**Exercise**
Write out the entries below exactly, starting at the first line and stopping after the line that contains "на второй и даже на третий год. Чаще все"; skip all pictures.

**Given data**

BEGIN

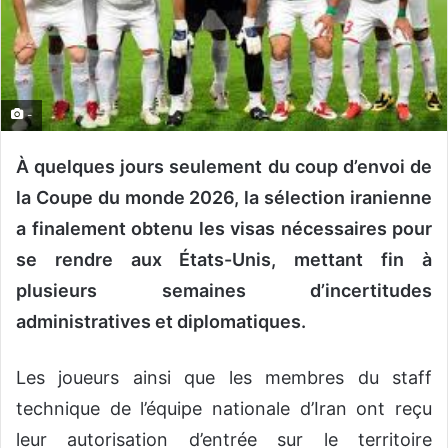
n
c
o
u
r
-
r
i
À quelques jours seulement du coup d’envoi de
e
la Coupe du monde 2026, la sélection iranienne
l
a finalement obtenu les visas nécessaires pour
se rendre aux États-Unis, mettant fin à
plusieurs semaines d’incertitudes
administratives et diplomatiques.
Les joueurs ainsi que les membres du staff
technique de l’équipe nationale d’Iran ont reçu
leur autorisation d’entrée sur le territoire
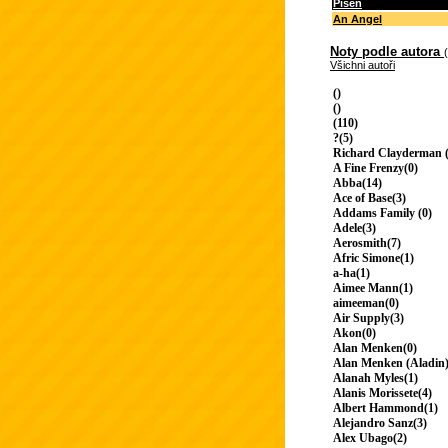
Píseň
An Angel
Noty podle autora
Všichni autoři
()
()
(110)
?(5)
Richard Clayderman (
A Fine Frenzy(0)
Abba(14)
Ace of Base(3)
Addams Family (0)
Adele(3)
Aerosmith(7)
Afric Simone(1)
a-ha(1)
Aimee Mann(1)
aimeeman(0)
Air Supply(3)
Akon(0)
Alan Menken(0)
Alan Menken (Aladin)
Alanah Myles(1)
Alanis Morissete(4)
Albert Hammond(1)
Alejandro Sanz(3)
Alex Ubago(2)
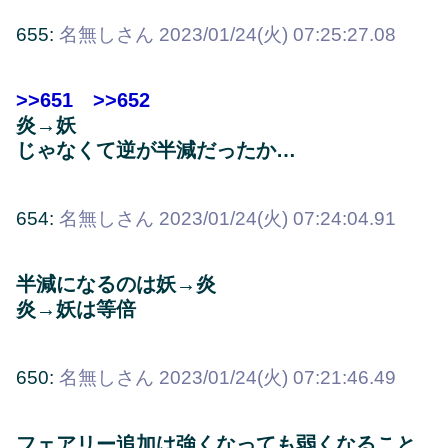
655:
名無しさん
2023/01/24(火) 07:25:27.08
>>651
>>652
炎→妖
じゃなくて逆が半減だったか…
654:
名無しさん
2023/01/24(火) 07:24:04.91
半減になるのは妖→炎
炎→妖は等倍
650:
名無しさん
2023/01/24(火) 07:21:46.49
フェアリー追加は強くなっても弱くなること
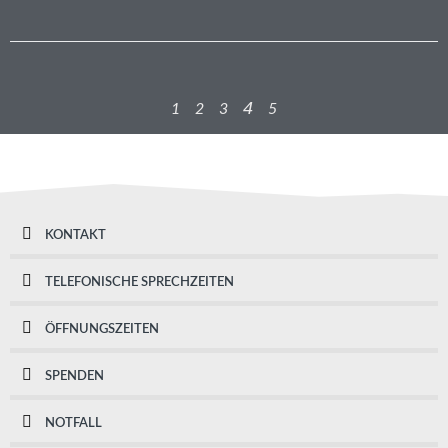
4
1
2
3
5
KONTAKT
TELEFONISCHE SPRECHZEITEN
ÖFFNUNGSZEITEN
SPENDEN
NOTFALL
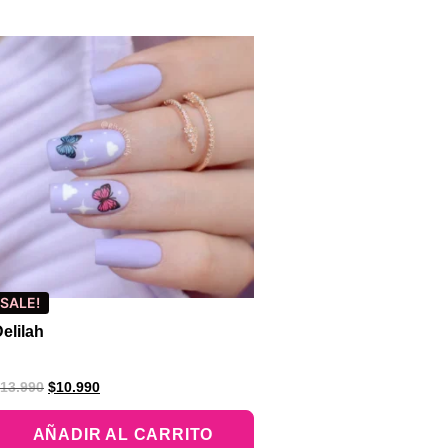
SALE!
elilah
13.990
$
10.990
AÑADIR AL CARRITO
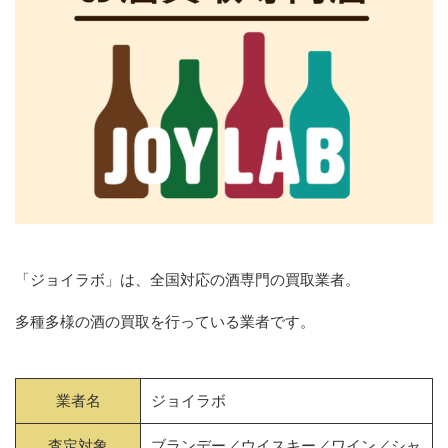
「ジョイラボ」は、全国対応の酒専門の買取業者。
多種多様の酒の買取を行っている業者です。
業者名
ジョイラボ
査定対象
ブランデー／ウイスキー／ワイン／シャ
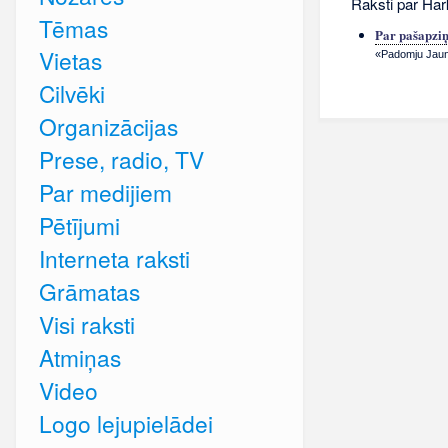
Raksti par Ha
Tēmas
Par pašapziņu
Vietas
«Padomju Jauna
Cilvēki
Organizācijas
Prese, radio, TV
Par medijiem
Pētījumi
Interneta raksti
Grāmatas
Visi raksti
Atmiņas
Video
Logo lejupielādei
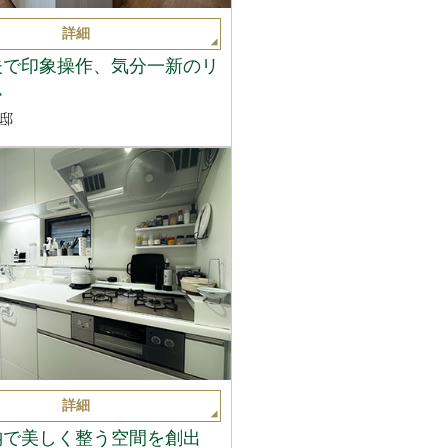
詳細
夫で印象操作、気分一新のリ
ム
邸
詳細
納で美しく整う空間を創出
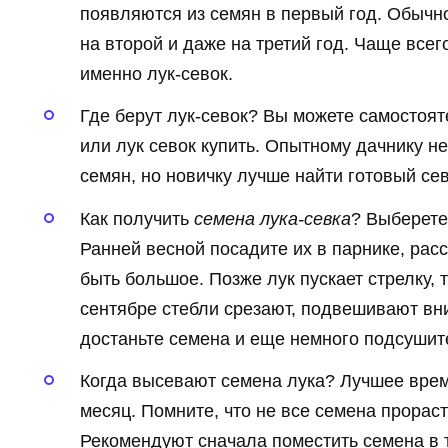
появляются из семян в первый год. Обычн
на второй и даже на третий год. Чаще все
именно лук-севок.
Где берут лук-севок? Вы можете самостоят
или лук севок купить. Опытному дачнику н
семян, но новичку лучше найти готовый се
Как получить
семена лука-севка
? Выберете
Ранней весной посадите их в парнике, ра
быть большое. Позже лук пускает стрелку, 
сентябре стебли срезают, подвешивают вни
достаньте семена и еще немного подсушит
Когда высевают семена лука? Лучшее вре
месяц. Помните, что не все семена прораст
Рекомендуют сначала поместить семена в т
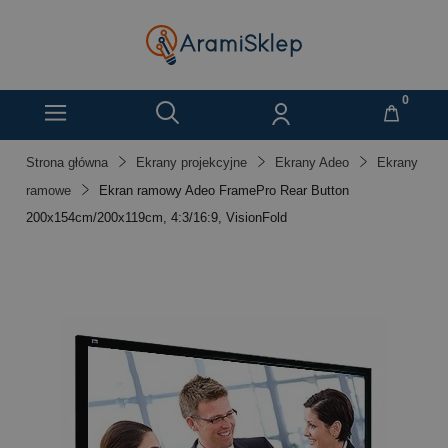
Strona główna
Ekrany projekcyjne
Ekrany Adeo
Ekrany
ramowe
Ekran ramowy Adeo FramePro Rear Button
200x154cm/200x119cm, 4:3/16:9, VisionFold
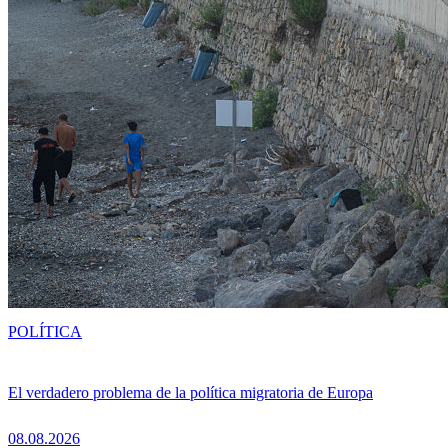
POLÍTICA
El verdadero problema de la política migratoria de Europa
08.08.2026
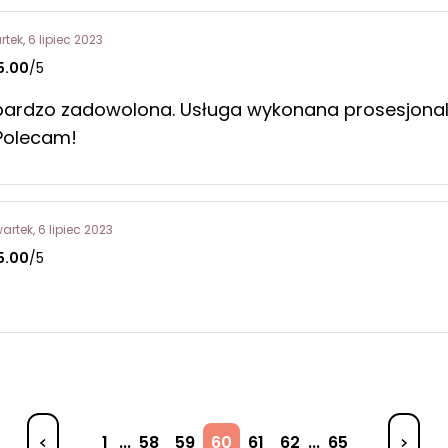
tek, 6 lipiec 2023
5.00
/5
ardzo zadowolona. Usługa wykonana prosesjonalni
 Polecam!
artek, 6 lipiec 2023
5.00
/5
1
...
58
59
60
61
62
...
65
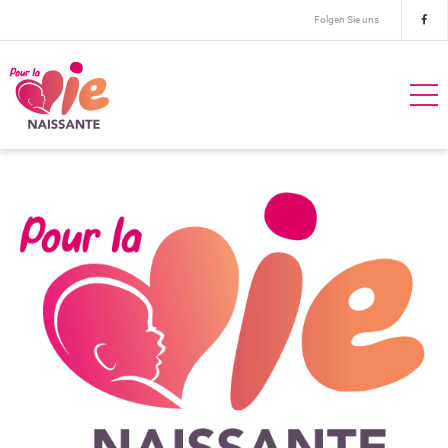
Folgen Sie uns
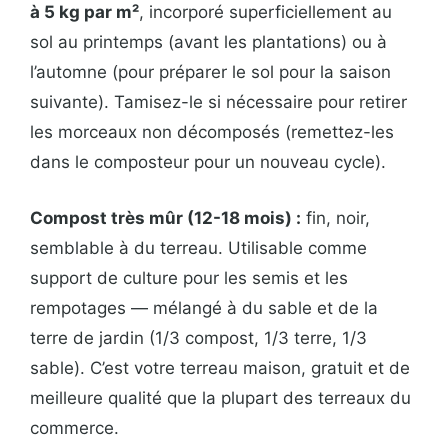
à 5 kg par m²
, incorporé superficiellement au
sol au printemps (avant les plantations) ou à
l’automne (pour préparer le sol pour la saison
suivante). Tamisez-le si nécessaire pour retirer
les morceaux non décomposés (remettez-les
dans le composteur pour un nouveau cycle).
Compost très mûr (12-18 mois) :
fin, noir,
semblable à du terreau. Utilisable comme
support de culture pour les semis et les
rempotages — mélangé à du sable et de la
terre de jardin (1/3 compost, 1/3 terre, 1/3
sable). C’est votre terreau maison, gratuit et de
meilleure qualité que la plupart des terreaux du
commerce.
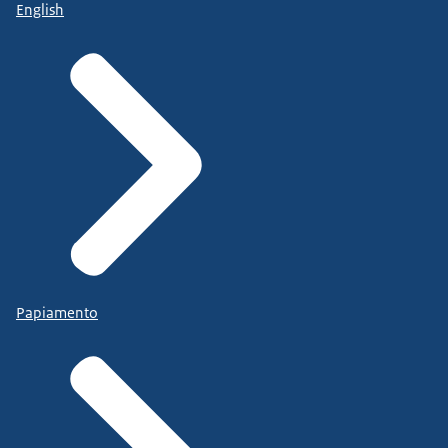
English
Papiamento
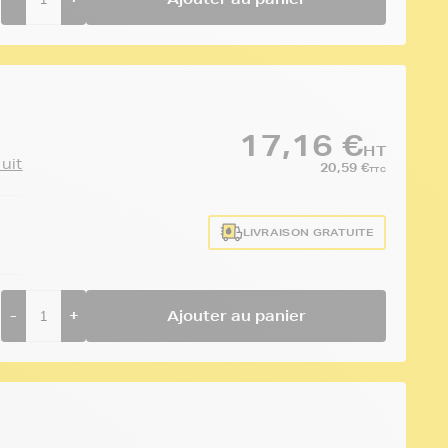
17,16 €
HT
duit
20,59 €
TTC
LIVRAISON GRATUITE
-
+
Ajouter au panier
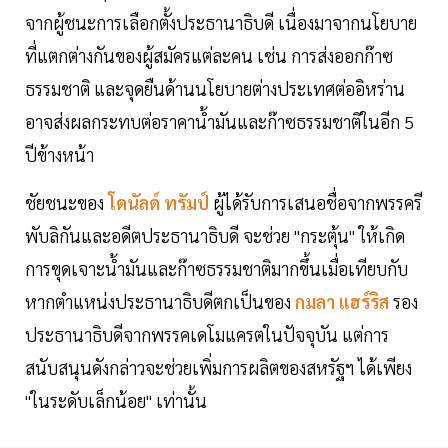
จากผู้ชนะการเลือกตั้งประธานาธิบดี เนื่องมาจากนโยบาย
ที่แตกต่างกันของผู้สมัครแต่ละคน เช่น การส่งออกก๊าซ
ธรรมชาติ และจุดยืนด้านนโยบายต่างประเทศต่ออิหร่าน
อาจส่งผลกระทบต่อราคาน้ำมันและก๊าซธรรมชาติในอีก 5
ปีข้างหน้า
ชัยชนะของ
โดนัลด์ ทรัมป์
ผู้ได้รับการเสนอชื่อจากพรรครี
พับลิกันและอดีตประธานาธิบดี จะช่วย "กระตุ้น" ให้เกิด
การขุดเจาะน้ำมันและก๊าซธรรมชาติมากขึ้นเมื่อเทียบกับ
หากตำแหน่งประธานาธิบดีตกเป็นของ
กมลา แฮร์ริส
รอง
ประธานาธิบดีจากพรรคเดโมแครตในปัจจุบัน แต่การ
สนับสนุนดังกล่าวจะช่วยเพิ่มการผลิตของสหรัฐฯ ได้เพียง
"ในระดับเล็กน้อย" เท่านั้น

END

**Response to the exercise**
n
c
o
u
r
-
r
i
À quelques jours seulement du coup d’envoi de
e
la Coupe du monde 2026, la sélection iranienne
l
a finalement obtenu les visas nécessaires pour
se rendre aux États-Unis, mettant fin à
plusieurs semaines d’incertitudes
administratives et diplomatiques.
Les joueurs ainsi que les membres du staff
technique de l’équipe nationale d’Iran ont reçu
leur autorisation d’entrée sur le territoire
Píseň
An Angel
Noty podle autora
Všichni autoři
()
()
(110)
?(5)
Richard Clayderman (
A Fine Frenzy(0)
Abba(14)
Ace of Base(3)
Addams Family (0)
Adele(3)
Aerosmith(7)
Afric Simone(1)
a-ha(1)
Aimee Mann(1)
aimeeman(0)
Air Supply(3)
Akon(0)
Alan Menken(0)
Alan Menken (Aladin)
Alanah Myles(1)
Alanis Morissete(4)
Albert Hammond(1)
Alejandro Sanz(3)
Alex Ubago(2)
655:
名無しさん
2023/01/24(火) 07:25:27.08
>>651
>>652
炎→妖
じゃなくて逆が半減だったか…
654:
名無しさん
2023/01/24(火) 07:24:04.91
半減になるのは妖→炎
炎→妖は等倍
650:
名無しさん
2023/01/24(火) 07:21:46.49
フェアリー追加は強くなっても弱くなること
4
1
2
3
5
KONTAKT
TELEFONISCHE SPRECHZEITEN
ÖFFNUNGSZEITEN
SPENDEN
NOTFALL
SALE!
elilah
13.990
$
10.990
AÑADIR AL CARRITO
「ジョイラボ」は、全国対応の酒専門の買取業者。
多種多様の酒の買取を行っている業者です。
業者名
ジョイラボ
査定対象
ブランデー／ウイスキー／ワイン／シャ
Raksti par Ha
Tēmas
Par pašapziņu
Vietas
«Padomju Jauna
Cilvēki
Organizācijas
Prese, radio, TV
Par medijiem
Pētījumi
Interneta raksti
Grāmatas
Visi raksti
Atmiņas
Video
Logo lejupielādei
詳細
夫で印象操作、気分一新のリ
ム
邸
詳細
納で美しく整う空間を創出
появляются из семян в первый год. Обычн
на второй и даже на третий год. Чаще все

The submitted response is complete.